Weiss jemand, ob is in Koeln oder Umgebung einen Haendler gibt, der das beides machen kann? Wuerde wenn moeglich gerne Postversand vermeiden!

Danke und Gruss,

Jarlsberg


----------



## zuki (30. Januar 2011)

Fox würde ich hier einschicken:

http://www.toxoholics.de/www.toxoholics.de/FOX_RACING_SHOX_SERVICE.html

Und die Rock Shox kannst Du auf der Bonner Straße warten lassen. Einfach vorher anrufen, die sind ziemlich kompetent.

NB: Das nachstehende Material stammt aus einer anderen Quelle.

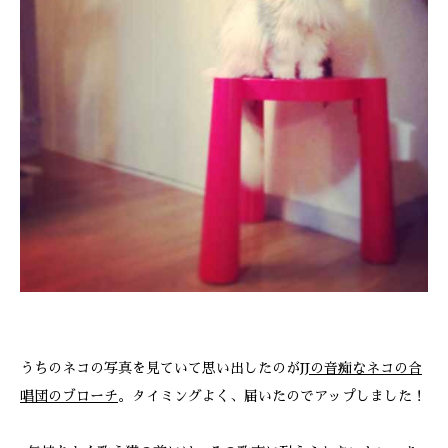
ONLINE SHOP
うちのネコの写真を見ていて思い出したのが
JJの音痴なネコの合
唱団のブローチ
。タイミングよく、届いたのでアップしました！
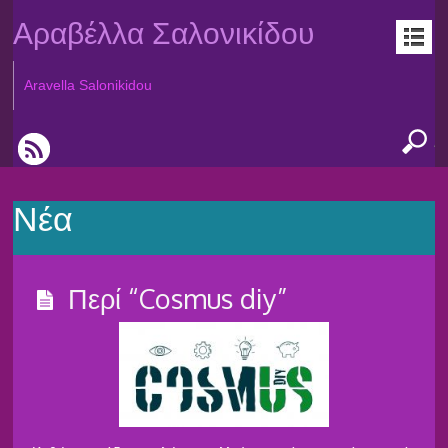
Αραβέλλα Σαλονικίδου
Aravella Salonikidou
Νέα
Περί “Cosmus diy”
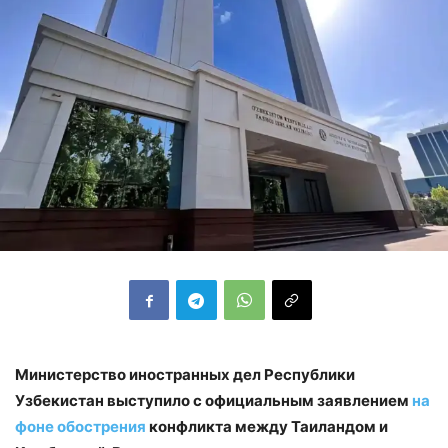
Министерство иностранных дел Республики
Узбекистан выступило с официальным заявлением
на
фоне обострения
конфликта между Таиландом и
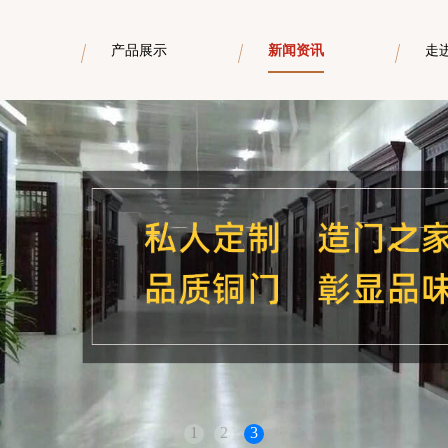
产品展示
新闻资讯
走
1
2
3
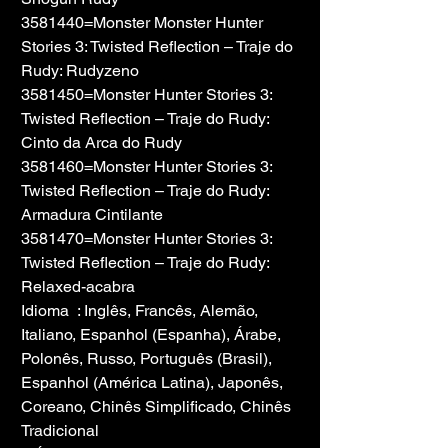
3581440=Monster Monster Hunter 
Stories 3: Twisted Reflection – Traje do 
Rudy: Rudyzeno
3581450=Monster Hunter Stories 3: 
Twisted Reflection – Traje do Rudy: 
Cinto da Arca do Rudy
3581460=Monster Hunter Stories 3: 
Twisted Reflection – Traje do Rudy: 
Armadura Cintilante
3581470=Monster Hunter Stories 3: 
Twisted Reflection – Traje do Rudy: 
Relaxed-acabra
Idioma  : Inglês, Francês, Alemão, 
Italiano, Espanhol (Espanha), Árabe, 
Polonês, Russo, Português (Brasil), 
Espanhol (América Latina), Japonês, 
Coreano, Chinês Simplificado, Chinês 
Tradicional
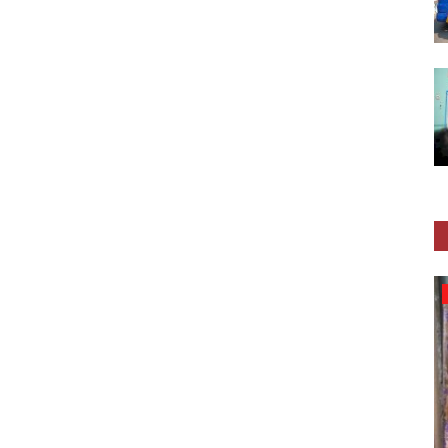
Sedekah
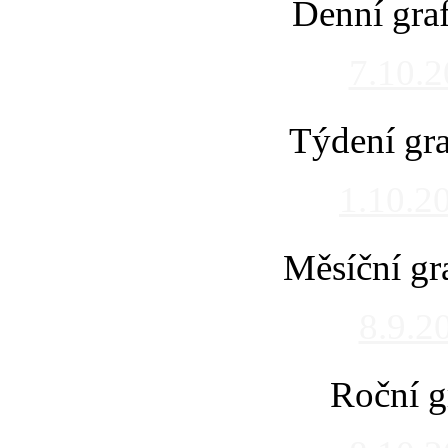
Denní gra
7.10.
Týdení gra
1.10.2
Měsíční gr
8.9.2
Roční g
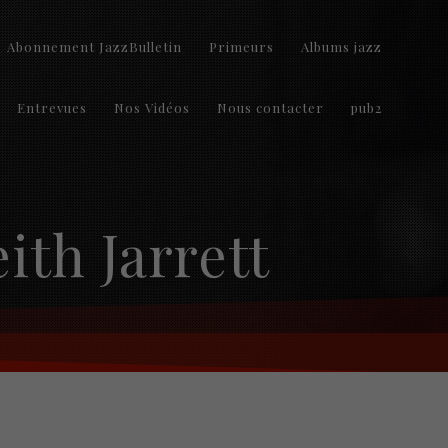
Abonnement JazzBulletin
Primeurs
Albums jazz
Entrevues
Nos Vidéos
Nous contacter
pub2
ith Jarrett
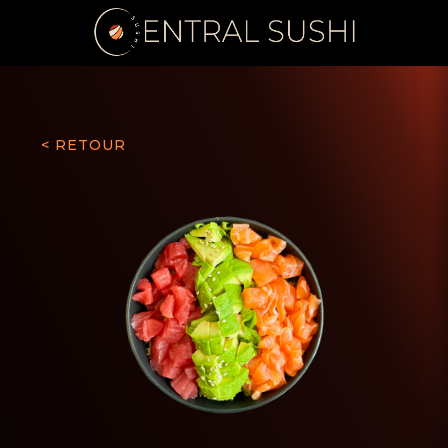
< RETOUR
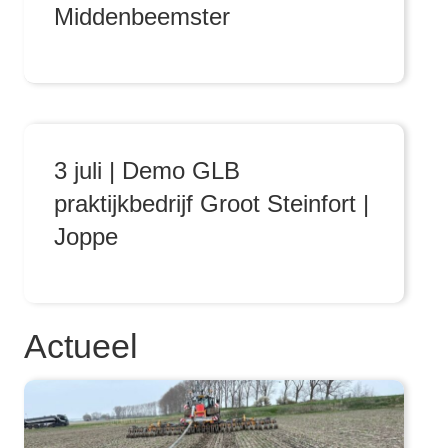
Middenbeemster
3 juli | Demo GLB
praktijkbedrijf Groot Steinfort |
Joppe
Actueel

http://www.bike-perfect.de


----------



## MTB-News.de




----------



## Jarlsberg (30. Januar 2011)

Danke fuer die Tips, den Daempfer per Post schicken geht ja noch, ist nur mit Gabel immer so umstaendlich!


----------



## Ferkelmann (7. Februar 2011)

Finde eigentlich Dämpfer aus-/einbauen umständlicher als bei der Gabel. Und Versand über GLS/Hermes ist nicht so teuer.
Die Jungs von der Bike Arena machen imho den kleinen Foxservice selbst.
bike-area-cologne.com


----------



## Trekki (22. März 2011)

zuki schrieb:


> Fox würde ich hier einschicken:
> 
> http://www.toxoholics.de/www.toxoholics.de/FOX_RACING_SHOX_SERVICE.html



... aber nur wenn Du viel Zeit hast. Ich habe den Ratschlag befolgt und heute sind Gabel+Dämper zurück gekommen. Also ca. 6 Wochen. In der Hochsaison wird es wohl länger dauern.

-trekki


----------



## Jarlsberg (22. März 2011)

Trekki schrieb:


> ... aber nur wenn Du viel Zeit hast. Ich habe den Ratschlag befolgt und heute sind Gabel+Dämper zurück gekommen. Also ca. 6 Wochen. In der Hochsaison wird es wohl länger dauern.
> 
> -trekki



Danke für den hinweis, ich habe gerade die gleiche erfahrung gemacht, schnell ist was anderes!!


----------



## zuki (22. März 2011)

Trekki schrieb:


> ... aber nur wenn Du viel Zeit hast. Ich habe den Ratschlag befolgt und heute sind Gabel+Dämper zurück gekommen. Also ca. 6 Wochen. In der Hochsaison wird es wohl länger dauern.
> 
> -trekki



Das ist allerdings sehr Schei..e. Tut mir leid wegen des schlechten Tipps.


----------



## Jarlsberg (22. März 2011)

Kein Problem, ich hab den Daempfer auch noch nicht ausprobieren koennen, vielleicht war es das Warten ja wert! ;-)


----------